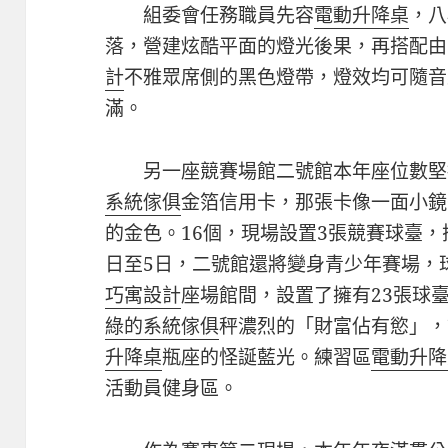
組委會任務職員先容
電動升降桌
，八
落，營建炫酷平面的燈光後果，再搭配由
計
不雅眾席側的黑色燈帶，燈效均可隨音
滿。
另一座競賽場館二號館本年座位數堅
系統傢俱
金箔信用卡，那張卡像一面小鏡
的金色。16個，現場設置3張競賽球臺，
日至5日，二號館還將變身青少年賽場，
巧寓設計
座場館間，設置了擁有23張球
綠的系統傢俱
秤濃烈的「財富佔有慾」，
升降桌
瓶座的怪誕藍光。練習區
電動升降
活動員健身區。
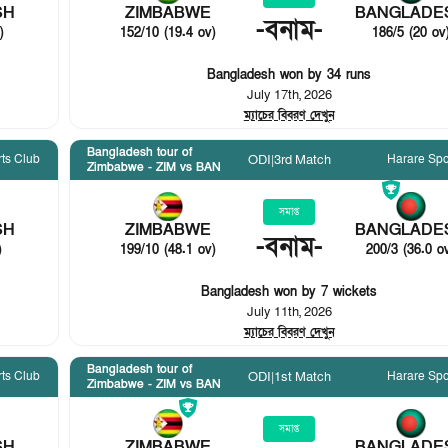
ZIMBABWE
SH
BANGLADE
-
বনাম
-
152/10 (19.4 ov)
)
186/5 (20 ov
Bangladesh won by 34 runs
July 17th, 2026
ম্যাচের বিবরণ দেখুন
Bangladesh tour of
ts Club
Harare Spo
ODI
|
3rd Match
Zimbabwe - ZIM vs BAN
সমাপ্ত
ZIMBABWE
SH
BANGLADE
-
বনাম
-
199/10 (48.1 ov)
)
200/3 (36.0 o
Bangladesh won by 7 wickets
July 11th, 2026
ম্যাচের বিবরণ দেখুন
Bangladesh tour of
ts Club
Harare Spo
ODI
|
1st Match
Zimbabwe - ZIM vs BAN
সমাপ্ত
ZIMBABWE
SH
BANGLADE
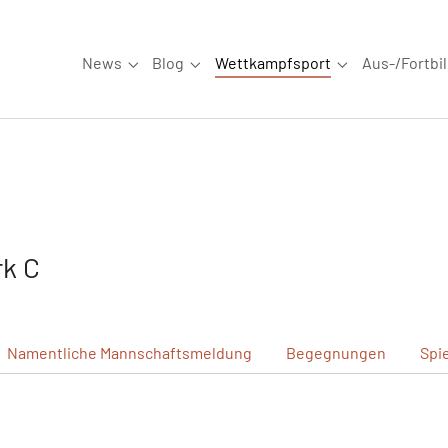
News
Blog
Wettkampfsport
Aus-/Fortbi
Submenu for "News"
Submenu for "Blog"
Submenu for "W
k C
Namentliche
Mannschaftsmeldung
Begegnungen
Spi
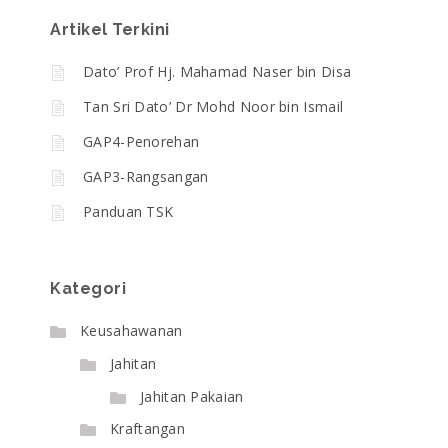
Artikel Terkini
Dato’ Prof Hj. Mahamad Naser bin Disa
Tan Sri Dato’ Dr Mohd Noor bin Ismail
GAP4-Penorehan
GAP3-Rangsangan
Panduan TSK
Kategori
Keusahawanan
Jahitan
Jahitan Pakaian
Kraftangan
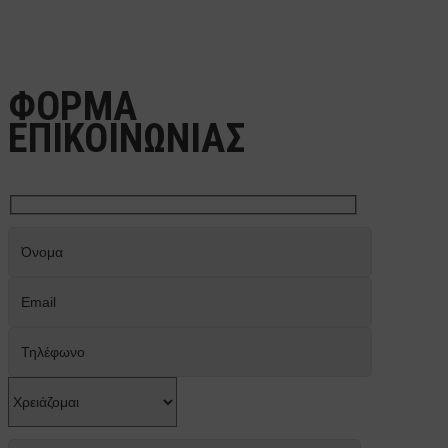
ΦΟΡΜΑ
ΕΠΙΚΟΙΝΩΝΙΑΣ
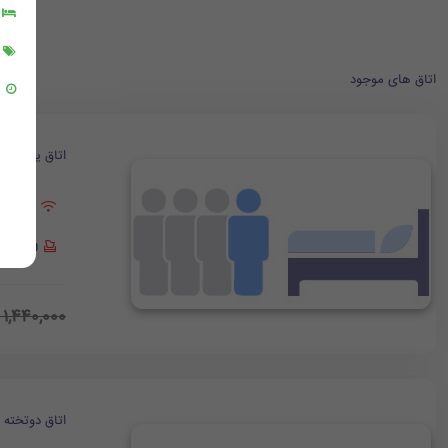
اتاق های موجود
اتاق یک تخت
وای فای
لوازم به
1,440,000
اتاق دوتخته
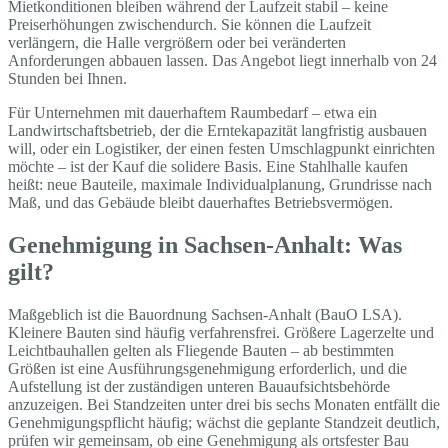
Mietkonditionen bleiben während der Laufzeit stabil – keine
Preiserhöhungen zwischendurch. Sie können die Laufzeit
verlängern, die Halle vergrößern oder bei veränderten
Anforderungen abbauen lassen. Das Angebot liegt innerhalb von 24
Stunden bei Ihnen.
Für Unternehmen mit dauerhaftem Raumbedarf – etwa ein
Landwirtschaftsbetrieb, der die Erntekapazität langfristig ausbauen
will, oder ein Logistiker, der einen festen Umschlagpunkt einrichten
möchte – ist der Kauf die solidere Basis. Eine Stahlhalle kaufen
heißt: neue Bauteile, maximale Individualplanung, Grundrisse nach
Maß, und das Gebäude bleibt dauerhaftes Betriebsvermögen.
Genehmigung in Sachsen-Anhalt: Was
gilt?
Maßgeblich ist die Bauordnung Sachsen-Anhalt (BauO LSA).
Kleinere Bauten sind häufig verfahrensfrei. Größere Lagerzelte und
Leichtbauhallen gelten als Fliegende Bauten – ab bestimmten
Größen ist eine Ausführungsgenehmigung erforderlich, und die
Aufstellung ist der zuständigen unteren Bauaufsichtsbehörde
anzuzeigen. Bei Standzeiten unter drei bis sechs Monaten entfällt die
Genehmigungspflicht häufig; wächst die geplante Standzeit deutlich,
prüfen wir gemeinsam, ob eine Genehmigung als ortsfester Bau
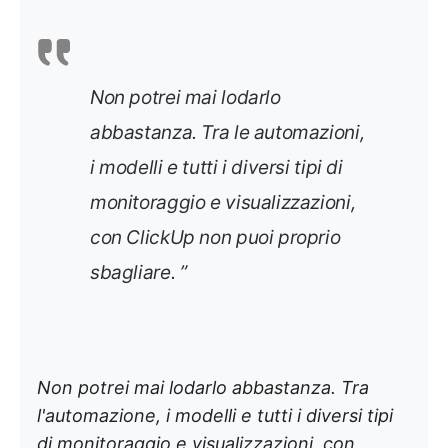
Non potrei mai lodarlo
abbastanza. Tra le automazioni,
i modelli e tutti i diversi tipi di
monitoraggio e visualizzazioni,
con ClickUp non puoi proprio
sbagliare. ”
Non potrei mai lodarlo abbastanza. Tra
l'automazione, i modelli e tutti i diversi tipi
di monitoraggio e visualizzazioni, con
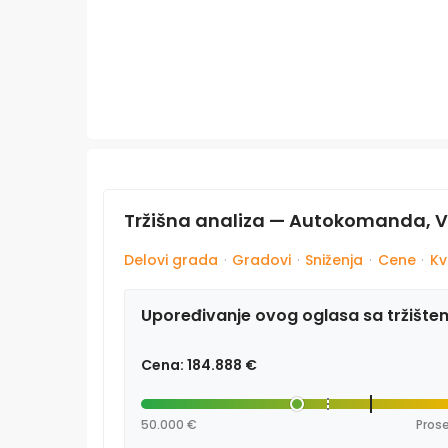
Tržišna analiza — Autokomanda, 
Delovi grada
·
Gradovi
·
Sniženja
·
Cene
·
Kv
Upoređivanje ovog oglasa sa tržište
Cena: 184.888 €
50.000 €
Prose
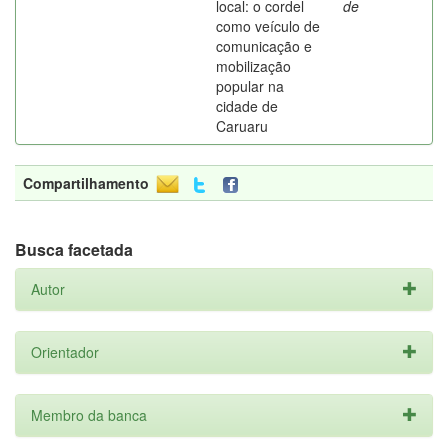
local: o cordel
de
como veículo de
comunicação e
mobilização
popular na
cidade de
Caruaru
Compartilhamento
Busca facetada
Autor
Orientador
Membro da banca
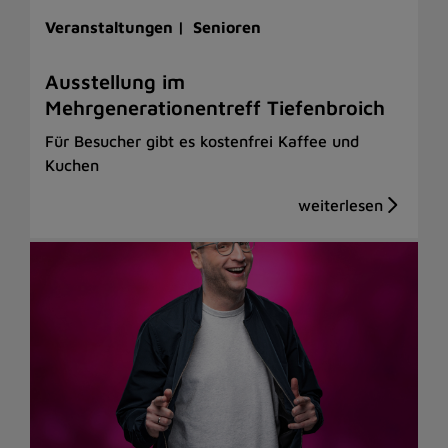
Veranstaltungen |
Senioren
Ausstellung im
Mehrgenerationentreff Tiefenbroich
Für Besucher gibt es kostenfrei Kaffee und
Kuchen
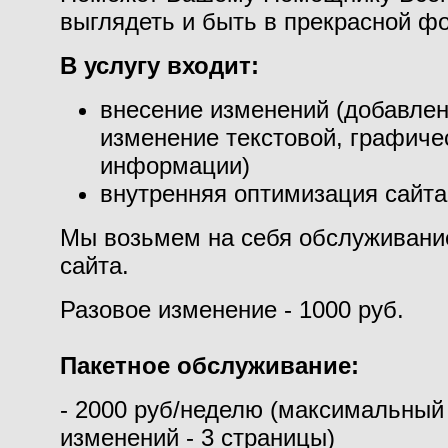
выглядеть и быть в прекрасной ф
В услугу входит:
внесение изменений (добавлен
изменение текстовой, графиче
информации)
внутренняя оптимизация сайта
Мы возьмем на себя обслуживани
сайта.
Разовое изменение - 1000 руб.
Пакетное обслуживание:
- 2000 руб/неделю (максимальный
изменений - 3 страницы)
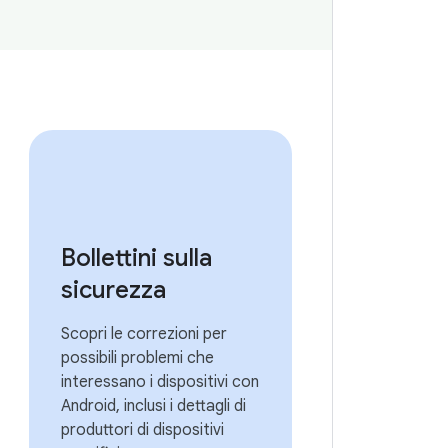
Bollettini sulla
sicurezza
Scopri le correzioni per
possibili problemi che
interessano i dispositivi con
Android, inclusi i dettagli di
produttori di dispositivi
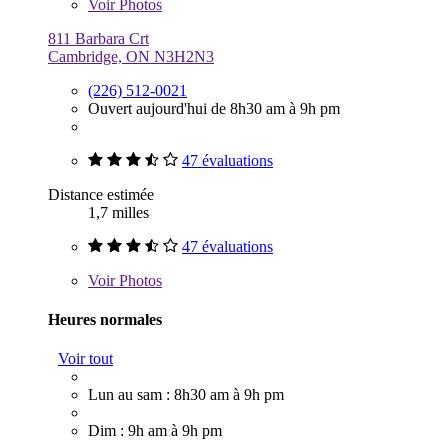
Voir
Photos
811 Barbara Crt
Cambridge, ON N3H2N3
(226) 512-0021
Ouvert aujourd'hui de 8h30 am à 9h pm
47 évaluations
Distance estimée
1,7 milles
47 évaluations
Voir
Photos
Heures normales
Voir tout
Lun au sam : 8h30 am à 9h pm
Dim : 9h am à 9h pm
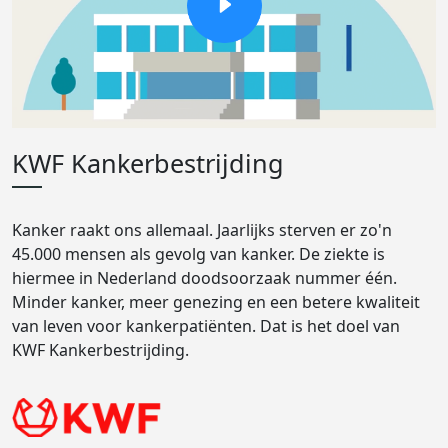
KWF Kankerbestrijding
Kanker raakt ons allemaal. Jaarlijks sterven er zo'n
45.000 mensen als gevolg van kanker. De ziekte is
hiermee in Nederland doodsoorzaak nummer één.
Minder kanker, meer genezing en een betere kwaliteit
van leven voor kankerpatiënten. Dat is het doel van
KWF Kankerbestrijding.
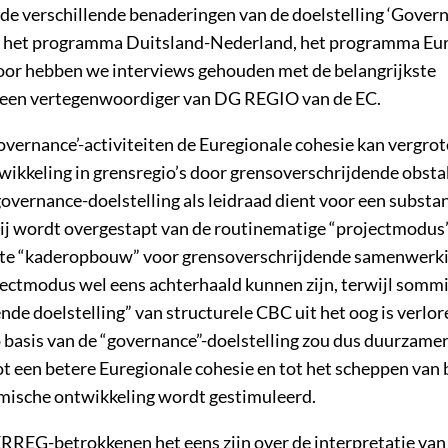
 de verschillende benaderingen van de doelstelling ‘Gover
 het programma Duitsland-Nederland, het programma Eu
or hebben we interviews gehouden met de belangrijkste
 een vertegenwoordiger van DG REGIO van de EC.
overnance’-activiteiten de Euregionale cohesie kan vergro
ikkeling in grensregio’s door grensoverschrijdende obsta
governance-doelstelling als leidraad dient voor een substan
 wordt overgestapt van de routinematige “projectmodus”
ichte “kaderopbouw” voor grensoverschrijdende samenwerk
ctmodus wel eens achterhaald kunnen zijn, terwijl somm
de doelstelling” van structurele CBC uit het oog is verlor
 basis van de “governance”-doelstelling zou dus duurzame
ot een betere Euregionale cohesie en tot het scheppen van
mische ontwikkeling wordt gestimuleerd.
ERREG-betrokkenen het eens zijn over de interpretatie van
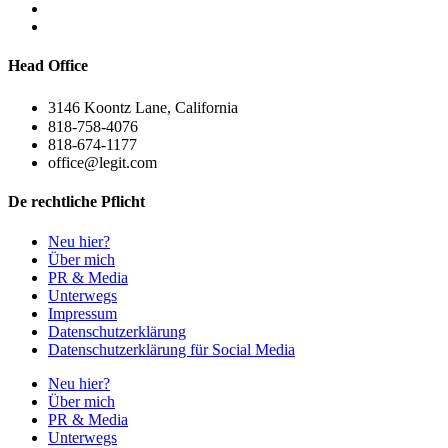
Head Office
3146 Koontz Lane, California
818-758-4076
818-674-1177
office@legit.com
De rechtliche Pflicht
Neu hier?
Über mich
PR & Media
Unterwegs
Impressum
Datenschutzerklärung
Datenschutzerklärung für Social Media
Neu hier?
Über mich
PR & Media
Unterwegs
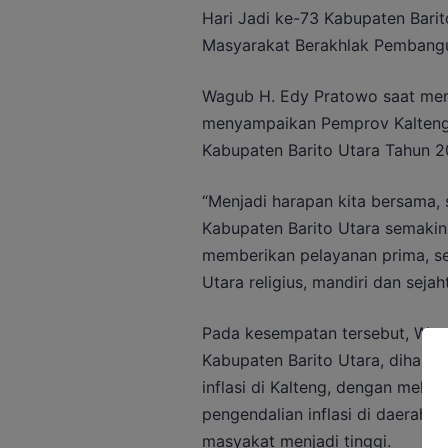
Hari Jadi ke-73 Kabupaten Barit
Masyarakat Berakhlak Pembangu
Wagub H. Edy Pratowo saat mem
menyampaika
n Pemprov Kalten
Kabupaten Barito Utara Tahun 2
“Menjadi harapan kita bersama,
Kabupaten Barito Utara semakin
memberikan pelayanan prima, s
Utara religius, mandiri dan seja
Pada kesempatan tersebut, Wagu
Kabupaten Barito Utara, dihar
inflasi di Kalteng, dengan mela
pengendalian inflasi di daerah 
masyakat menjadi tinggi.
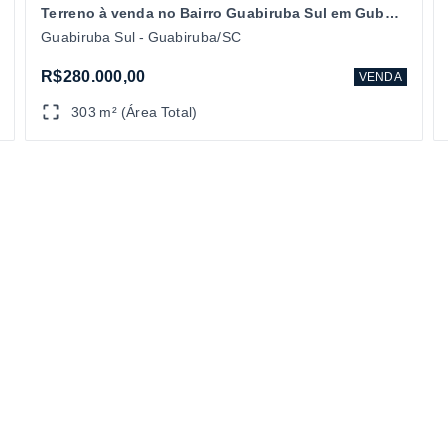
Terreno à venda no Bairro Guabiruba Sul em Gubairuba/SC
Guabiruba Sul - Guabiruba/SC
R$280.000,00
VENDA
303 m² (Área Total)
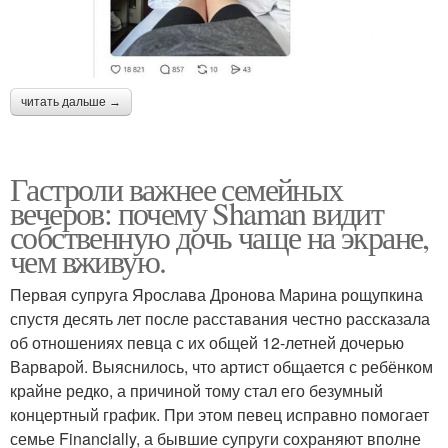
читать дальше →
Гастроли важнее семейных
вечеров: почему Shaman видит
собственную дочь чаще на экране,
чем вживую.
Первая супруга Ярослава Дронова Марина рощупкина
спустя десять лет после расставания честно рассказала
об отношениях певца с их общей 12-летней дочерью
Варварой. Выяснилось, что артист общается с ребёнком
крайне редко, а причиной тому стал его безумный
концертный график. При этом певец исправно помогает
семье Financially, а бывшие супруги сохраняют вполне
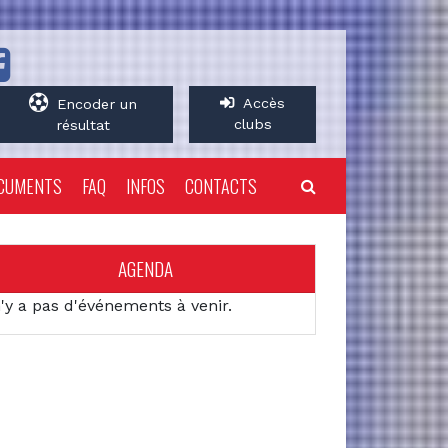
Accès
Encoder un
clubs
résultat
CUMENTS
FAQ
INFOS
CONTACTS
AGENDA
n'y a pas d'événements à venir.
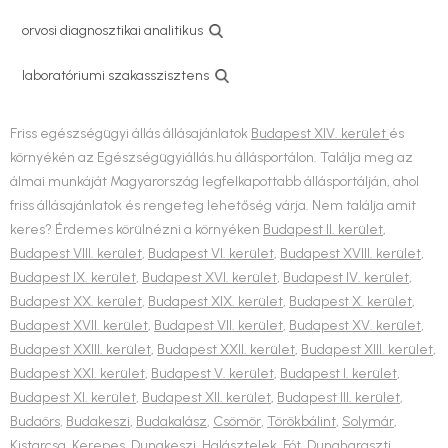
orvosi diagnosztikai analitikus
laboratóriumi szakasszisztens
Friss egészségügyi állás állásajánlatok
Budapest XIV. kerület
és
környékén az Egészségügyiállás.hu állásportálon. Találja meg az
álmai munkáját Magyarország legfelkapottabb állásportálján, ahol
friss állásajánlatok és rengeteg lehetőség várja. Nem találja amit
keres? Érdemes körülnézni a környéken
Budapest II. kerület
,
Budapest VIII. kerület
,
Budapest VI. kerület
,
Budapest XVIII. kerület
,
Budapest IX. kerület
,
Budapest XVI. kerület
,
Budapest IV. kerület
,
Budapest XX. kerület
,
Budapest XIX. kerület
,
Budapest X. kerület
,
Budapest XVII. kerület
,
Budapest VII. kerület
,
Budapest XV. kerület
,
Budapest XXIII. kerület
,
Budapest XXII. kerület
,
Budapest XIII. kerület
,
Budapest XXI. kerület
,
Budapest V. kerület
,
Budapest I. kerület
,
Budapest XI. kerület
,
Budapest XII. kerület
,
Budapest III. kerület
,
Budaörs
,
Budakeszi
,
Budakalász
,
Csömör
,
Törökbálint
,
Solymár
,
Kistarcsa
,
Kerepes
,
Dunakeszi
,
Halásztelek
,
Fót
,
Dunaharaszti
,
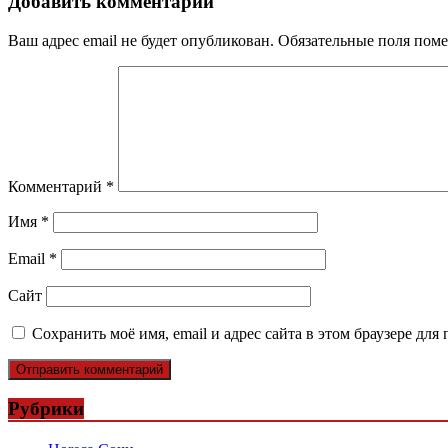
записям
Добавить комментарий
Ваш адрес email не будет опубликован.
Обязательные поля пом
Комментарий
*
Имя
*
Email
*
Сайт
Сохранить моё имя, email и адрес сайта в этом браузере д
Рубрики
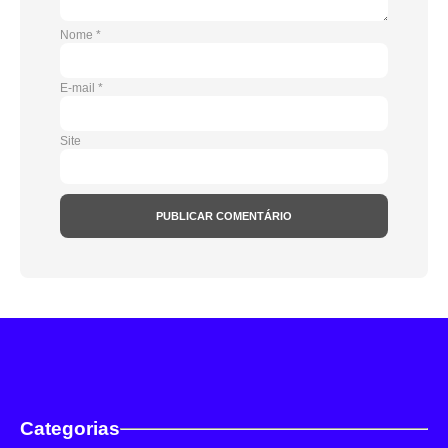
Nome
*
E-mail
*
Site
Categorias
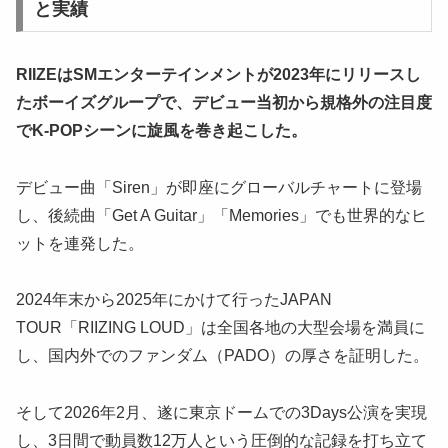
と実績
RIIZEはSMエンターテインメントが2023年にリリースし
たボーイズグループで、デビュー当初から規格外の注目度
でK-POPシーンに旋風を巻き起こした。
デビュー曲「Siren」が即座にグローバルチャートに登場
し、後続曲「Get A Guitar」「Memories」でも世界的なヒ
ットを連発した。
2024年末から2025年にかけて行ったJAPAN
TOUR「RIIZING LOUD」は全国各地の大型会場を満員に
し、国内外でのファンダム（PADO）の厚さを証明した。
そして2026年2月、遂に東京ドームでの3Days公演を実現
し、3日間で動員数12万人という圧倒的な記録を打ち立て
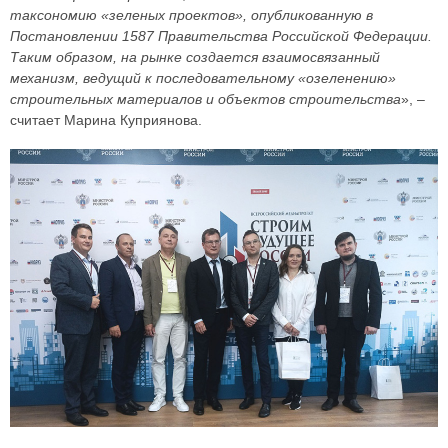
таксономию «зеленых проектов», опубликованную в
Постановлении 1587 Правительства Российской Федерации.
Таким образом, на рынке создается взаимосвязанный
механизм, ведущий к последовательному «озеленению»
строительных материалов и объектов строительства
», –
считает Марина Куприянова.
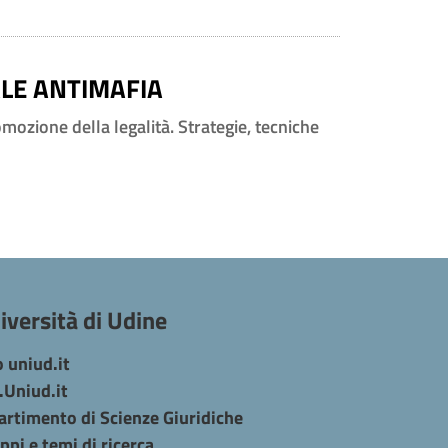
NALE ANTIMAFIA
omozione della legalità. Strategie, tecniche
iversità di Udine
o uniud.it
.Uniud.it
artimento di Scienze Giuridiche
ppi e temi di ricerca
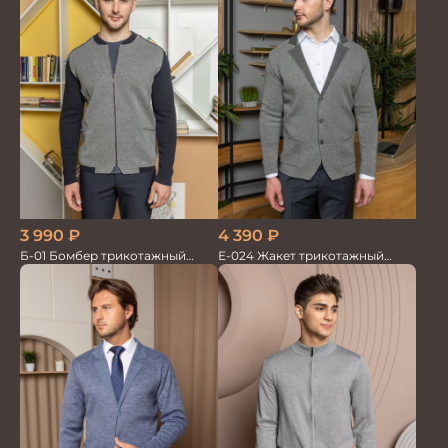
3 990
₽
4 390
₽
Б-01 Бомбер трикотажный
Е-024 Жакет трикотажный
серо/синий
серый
::::::::::
A verbatim transcription is needed of the lines above, starting at the line with "Kanker raakt ons" and ending at the line with "Minder kanker, meer", both included, and of nothing else.

Kanker raakt ons allemaal. Jaarlijks sterven er zo'n
45.000 mensen als gevolg van kanker. De ziekte is
hiermee in Nederland doodsoorzaak nummer één.
Minder kanker, meer genezing en een betere kwaliteit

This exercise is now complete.